Scan the records below. Copy every line in which the word "this" appears.

Top of Supplied records

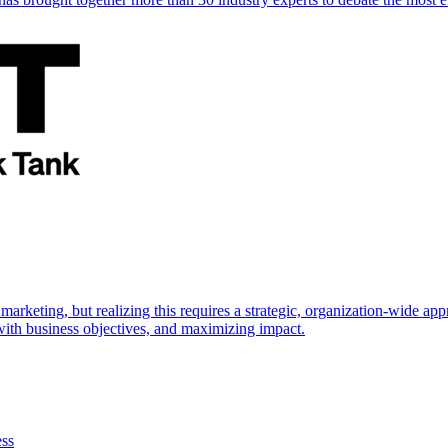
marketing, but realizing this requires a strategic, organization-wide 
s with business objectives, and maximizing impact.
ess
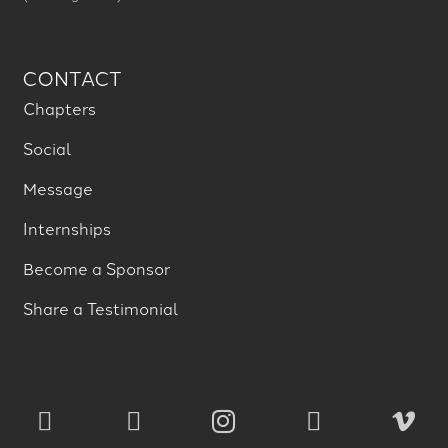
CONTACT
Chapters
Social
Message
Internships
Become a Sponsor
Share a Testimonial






Bottom of Supplied records
Top of Supplied records

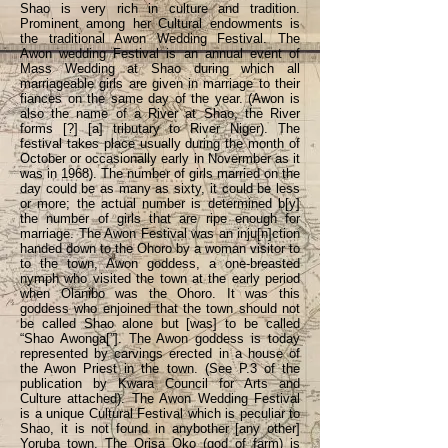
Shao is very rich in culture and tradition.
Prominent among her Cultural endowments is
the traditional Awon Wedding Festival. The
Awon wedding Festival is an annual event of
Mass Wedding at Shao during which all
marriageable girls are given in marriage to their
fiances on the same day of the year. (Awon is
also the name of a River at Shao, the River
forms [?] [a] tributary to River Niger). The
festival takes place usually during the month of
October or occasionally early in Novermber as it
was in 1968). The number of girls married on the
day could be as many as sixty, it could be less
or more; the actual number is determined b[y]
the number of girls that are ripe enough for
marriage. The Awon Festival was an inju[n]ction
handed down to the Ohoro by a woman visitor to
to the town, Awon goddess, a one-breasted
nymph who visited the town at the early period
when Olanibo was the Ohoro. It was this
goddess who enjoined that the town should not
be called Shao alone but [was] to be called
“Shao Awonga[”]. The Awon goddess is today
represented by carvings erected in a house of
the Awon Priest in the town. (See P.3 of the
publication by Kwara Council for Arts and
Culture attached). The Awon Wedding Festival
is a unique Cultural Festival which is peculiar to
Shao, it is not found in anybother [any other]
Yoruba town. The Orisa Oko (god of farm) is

Bottom of Supplied records
Top of Supplied records

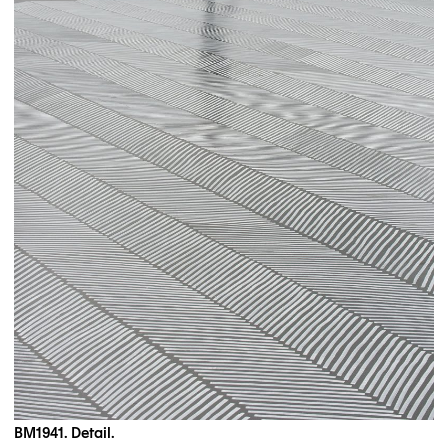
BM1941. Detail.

Bottom of Supplied records

**Response area**
marketing, but realizing this requires a strategic, organization-wide 
when Olanibo was the Ohoro. It was this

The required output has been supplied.